Mike Jennings from Reveal explains: “Our front-facing screen is installed as standard on all our camera models because it is proven to de-escalate events, often before any physical aggression has taken place. When we are angry, or losing control, we are not ourselves, and so when we see that reaction presented back to us, most of us have the instinct to modify and control that behaviour.”
Bristol Ambulance’s Ryan Maunder explains: “The cameras are visible – you can see them on the uniform – so in my opinion, just their presence is enough to get some people to moderate their behaviour. However, there are studies that confirm people actually calm down much quicker when they can see an image of themselves on-screen. So the Reveal front-facing screen is a great design as it might help de-escalate events before any physical aggression has taken place.”
Reveal Account Manager, Gary Brown: “We gave the team at Bristol Ambulance Bristol a free 4-week trial of our D3 cameras. These are the cameras first designed for in-the-field police officers – so they are still lightweight. But they have a longer battery life; are suitable for all weather, they are tough; have an articulated camera head so you can wear them on your jacket, shoulder lapels, hat – lots of options. The footage is superb, and the front facing screen much larger than on our smaller cameras.”
Ryan agrees: “What we also liked about the D3 was its ability to pre-record. The cameras are so easy to activate – basically a big red switch – but in the heat of a quickly escalating incident it’s understandable that someone might “miss” the triggering behaviour of aggression. Reveal’s D3 actually pre-record up to 60 seconds of footage. It does it constantly but then deletes the material if the camera is not activated. But if the camera is, you know you have that minute running up to the incident securely documented, and that can be vital if this later becomes key evidence in a prosecution.”

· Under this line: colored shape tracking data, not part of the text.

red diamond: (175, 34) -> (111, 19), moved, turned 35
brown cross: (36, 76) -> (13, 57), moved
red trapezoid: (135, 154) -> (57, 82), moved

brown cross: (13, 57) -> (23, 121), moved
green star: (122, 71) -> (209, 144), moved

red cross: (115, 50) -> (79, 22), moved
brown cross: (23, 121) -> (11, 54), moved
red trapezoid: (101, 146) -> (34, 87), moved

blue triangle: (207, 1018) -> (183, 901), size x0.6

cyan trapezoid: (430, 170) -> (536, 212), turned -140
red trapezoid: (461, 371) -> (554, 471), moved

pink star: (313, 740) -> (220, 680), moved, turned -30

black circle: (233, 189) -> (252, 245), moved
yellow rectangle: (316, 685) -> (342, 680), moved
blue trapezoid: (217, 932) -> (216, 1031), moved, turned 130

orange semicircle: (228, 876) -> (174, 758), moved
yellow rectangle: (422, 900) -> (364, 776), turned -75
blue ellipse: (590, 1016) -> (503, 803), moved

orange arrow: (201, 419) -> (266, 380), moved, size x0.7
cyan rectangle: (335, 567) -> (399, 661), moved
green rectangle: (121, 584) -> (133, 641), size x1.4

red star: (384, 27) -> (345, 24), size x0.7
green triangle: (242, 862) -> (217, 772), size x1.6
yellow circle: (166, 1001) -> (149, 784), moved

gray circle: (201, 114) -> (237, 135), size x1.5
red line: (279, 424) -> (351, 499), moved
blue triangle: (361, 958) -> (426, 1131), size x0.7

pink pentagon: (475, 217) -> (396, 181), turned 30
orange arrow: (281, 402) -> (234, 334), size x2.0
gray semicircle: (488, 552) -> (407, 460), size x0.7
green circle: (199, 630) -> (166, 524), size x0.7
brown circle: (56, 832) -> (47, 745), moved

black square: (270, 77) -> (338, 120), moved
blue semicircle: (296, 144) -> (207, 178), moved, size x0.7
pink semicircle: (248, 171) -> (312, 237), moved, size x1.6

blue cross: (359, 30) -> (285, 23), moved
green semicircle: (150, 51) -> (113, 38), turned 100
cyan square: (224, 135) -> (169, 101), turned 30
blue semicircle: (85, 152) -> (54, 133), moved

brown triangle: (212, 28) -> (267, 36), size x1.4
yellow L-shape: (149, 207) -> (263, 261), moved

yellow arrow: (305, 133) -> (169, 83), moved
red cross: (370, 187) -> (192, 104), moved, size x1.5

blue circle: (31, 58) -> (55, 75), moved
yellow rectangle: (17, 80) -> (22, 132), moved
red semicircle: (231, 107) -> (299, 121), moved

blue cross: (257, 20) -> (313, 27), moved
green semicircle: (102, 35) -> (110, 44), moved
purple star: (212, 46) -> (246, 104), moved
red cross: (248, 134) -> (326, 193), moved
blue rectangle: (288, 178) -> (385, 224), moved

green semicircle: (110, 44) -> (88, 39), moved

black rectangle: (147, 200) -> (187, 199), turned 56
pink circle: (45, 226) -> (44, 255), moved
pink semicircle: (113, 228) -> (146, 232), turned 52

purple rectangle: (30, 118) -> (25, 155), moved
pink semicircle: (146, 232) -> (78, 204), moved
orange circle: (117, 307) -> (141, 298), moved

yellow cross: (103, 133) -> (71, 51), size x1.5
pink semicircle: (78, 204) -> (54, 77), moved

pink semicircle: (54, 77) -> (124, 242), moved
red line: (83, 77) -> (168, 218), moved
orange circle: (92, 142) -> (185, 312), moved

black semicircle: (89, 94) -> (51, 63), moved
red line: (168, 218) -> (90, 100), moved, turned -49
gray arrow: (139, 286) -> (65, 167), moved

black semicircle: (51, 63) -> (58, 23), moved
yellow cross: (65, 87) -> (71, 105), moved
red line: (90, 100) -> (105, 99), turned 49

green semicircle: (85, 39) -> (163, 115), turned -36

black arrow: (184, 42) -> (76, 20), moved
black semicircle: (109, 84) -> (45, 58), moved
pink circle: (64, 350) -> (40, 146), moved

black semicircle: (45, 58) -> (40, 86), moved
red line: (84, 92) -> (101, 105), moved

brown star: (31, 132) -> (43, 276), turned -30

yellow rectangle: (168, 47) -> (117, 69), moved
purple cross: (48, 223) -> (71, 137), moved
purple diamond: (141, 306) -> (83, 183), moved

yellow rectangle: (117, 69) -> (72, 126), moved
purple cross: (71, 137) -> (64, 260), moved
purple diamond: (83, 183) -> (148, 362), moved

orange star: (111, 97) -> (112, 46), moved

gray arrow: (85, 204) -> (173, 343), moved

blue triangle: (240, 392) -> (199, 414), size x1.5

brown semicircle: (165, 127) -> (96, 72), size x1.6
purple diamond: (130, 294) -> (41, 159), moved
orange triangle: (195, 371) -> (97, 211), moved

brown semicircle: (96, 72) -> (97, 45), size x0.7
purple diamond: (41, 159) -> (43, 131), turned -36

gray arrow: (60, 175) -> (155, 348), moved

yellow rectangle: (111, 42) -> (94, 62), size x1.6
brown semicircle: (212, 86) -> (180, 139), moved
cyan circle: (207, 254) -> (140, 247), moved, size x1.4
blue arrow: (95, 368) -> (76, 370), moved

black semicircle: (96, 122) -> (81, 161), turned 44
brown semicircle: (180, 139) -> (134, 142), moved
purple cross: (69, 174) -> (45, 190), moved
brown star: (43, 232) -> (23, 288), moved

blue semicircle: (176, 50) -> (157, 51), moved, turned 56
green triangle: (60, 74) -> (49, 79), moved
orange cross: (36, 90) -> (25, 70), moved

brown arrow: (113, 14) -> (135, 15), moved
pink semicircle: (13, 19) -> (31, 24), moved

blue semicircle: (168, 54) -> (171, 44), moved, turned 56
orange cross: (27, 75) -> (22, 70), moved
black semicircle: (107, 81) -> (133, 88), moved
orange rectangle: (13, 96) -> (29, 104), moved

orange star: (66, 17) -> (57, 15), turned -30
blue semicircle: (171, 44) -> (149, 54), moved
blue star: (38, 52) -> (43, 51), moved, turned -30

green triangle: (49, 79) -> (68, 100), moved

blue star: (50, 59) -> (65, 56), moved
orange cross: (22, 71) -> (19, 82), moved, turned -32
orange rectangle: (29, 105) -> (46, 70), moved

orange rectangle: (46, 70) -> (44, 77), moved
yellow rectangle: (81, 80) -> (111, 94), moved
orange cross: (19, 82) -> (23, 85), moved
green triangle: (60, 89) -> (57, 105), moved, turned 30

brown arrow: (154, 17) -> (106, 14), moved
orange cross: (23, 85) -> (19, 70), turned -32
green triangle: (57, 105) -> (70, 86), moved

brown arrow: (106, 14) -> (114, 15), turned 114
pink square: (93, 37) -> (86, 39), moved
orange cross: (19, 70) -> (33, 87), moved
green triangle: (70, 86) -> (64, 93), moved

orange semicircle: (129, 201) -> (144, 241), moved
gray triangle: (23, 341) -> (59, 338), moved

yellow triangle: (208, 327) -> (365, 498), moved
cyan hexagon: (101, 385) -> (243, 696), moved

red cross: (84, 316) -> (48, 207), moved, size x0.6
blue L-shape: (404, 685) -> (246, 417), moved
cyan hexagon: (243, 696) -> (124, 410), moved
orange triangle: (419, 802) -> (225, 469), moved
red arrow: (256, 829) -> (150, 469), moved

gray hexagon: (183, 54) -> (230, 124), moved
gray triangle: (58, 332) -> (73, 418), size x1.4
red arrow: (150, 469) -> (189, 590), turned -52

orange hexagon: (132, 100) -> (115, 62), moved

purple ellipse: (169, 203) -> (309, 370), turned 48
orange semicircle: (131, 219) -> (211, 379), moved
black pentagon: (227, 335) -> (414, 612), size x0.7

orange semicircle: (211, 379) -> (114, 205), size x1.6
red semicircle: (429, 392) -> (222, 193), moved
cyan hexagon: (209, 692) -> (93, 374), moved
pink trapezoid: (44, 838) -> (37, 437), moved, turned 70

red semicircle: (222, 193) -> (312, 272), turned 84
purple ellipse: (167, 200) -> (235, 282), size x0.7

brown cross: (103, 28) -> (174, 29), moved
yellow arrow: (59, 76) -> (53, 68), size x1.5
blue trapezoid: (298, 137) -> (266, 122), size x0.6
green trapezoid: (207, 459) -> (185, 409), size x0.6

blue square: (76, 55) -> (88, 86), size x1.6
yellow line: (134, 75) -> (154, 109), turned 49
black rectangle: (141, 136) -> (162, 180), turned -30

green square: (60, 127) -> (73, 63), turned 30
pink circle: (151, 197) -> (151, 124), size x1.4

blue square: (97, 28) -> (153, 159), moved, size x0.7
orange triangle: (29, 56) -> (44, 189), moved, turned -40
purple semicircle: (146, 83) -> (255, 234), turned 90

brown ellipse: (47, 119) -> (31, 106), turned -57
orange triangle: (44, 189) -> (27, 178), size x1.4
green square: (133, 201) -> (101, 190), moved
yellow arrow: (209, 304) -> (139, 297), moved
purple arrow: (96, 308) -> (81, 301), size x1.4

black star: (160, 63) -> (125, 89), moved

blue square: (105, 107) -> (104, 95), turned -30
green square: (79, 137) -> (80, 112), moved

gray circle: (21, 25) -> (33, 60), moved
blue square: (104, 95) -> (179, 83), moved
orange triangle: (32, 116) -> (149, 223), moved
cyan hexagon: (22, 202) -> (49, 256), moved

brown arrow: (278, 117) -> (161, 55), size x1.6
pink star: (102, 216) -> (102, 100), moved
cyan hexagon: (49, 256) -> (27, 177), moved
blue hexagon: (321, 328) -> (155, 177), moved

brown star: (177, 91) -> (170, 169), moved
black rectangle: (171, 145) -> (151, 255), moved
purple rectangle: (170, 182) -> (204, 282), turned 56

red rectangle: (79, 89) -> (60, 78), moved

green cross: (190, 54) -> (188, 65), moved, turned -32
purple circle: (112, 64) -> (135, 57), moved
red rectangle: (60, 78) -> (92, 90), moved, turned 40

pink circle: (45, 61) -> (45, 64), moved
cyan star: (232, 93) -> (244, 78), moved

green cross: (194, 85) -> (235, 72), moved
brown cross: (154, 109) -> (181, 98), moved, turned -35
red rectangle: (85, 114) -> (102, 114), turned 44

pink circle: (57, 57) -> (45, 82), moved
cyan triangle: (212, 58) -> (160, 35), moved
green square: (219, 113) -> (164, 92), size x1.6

The trial allowed Bristol Ambulance crews to use the cameras in live situations - ensuring day and night shifts would have the same level of service.
On-site and remote training sessions were run with Reveal for staff, covering camera usage, software, GDPR compliance, and accessing the encrypted footage in emergency situations.
Working in the IT department, Ryan was also looking for a solution to evidence management:
“The potential to de-escalate was really attractive to us, but there will be incidents where we need to help the police follow up on incidents of abuse and violence against our staff. I really liked Reveal’s DEMs 360 software as it makes the process of uploading footage to our cloud storage really simple for the crew back at base; they plug it into the special docking station to charge and the camera software does the rest. It ensures access to the encrypted content is only available to assigned administrators.
And of course, while they have the power to redact or blur some material – say faces or number plates if sharing material with police or CPS – that video material is encrypted. No one can edit or manipulate it.”
When the trial proved a success, Ryan’s team went ahead and ordered 24 body-worn cameras enabling all their paramedic crews to have access to one. The wearing of the cameras is not mandatory, but every member of the crews have chosen to use them consistently.
Ryan again; “The crews have taken really well to them. I am not surprised: the cameras feel really good in your hand. People like having them. In fact, the Reveal user experience has been well thought out, which makes the cameras a pleasure to use in the field, or back at base.”